◆ Task statement
Could you repeat word for word only the lines from the one containing "Talk to Sales (1002, 111)" to the last line of the data below?

Stored data entries
_ _ _

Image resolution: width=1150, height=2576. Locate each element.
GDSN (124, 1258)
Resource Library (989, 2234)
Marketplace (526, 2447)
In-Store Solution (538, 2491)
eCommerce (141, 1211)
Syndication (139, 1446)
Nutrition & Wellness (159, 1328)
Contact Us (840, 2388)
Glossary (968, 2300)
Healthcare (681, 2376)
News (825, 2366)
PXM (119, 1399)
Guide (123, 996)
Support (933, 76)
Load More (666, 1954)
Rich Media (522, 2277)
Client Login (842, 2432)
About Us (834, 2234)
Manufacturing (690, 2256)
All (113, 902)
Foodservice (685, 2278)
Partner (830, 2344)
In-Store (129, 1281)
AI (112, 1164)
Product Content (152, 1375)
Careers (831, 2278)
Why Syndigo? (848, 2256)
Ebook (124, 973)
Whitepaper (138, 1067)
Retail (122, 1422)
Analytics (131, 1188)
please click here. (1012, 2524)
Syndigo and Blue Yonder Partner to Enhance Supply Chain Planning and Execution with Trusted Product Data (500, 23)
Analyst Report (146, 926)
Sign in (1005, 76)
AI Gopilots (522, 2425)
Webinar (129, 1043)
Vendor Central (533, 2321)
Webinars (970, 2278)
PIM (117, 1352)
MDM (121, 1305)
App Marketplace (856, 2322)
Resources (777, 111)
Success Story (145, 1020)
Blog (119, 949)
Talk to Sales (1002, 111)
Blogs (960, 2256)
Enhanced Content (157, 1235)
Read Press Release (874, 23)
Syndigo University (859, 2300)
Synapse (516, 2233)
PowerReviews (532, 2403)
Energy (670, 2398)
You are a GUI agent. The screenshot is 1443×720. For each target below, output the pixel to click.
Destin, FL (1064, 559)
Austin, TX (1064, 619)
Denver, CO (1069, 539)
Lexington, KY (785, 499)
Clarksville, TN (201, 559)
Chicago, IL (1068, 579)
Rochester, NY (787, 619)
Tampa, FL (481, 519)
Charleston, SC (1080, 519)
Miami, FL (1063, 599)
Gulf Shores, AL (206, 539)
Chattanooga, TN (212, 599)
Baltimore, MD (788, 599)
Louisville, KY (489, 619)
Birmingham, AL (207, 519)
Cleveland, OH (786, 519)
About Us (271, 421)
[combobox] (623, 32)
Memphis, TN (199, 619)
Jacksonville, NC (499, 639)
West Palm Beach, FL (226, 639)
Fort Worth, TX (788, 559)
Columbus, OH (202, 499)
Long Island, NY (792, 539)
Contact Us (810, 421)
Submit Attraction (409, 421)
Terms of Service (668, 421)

_ _ _

◆ Output for this exercise
Talk to Sales (1002, 111)
Blogs (960, 2256)
Enhanced Content (157, 1235)
Read Press Release (874, 23)
Syndigo University (859, 2300)
Synapse (516, 2233)
PowerReviews (532, 2403)
Energy (670, 2398)
You are a GUI agent. The screenshot is 1443×720. For each target below, output the pixel to click.
Destin, FL (1064, 559)
Austin, TX (1064, 619)
Denver, CO (1069, 539)
Lexington, KY (785, 499)
Clarksville, TN (201, 559)
Chicago, IL (1068, 579)
Rochester, NY (787, 619)
Tampa, FL (481, 519)
Charleston, SC (1080, 519)
Miami, FL (1063, 599)
Gulf Shores, AL (206, 539)
Chattanooga, TN (212, 599)
Baltimore, MD (788, 599)
Louisville, KY (489, 619)
Birmingham, AL (207, 519)
Cleveland, OH (786, 519)
About Us (271, 421)
[combobox] (623, 32)
Memphis, TN (199, 619)
Jacksonville, NC (499, 639)
West Palm Beach, FL (226, 639)
Fort Worth, TX (788, 559)
Columbus, OH (202, 499)
Long Island, NY (792, 539)
Contact Us (810, 421)
Submit Attraction (409, 421)
Terms of Service (668, 421)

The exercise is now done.